Don't let the Yale University Press logo and the author's academic Gay Studies credentials fool you. This is not yet another entry in the More Foucaultian Than Thou sweepstakes. A History of Gay Literature is an extraordinarily intelligent, well-argued, clearly written and enjoyably readable book. Indeed, this is about as close as literary history comes to a page-turner. A possible reason for this pleasant divergence from the run of the Queer Theory mill may lie in the author's nationality. He's a British Professor of Gay and Lesbian Studies, and unlike too many of his American confreres he still values linguistic clarity and apparently still believes in that Phantom of the English Department, the 'common reader.' With a global reach and a range that runs from ancient Greece to contemporary New York, this ridiculously learned and near-encyclopedic book is a single-volume education in gay literature.

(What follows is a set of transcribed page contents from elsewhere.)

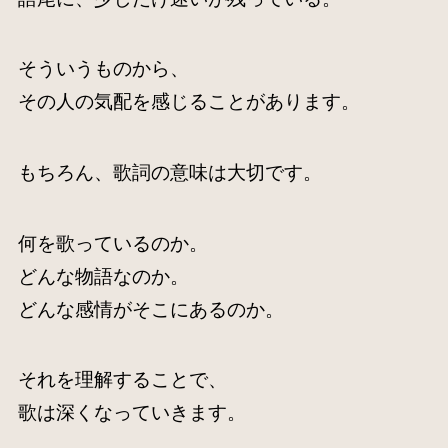
そういうものから、
その人の気配を感じることがあります。
もちろん、歌詞の意味は大切です。
何を歌っているのか。
どんな物語なのか。
どんな感情がそこにあるのか。
それを理解することで、
歌は深くなっていきます。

The obvious writers and works are covered-- Shakespeare, Marlowe, Wilde, Genet, Ritsos, Arenas--as well as many less familiar names. However well-read you think you are, I guarantee that you will find discussed herein a great writer or book you have probably not read. (In my case, I discovered Hubert Fichte, Herve Guibert and Virgilio Pinera.) Even more impressive than the book's range is the author's critical acumen. Woods's reading of Eliot's The Waste Land as a gay pastoral elegy is worth the price of the book. Likewise his discussions of Marlowe's Edward II and Shakespeare's sonnets, of which he writes, "Reading the sonnets will always flush out the reader's attitudes to homosexuality. To that extent if no further, this sequence of poems is the key gay text in English literature." When I finished this book, I wanted more. I wished Woods had gone deeper into Samuel Delany (especially his key queer text, The Mad Man), explored the gay themes in Clive Barker's SF/fantasy novels, etc., etc. At nearly 400 pages, this book is still too short. It could have been almost twice as long. (Yes, I'm perfectly aware of the gay phallic rhetoric barely concealed by the loincloth of this complaint.) This is a marvelous book that might just change the way you read. It will certainly add at least a few more books to your to-read list. And isn't that, finally, the most important function of criticism at the present time?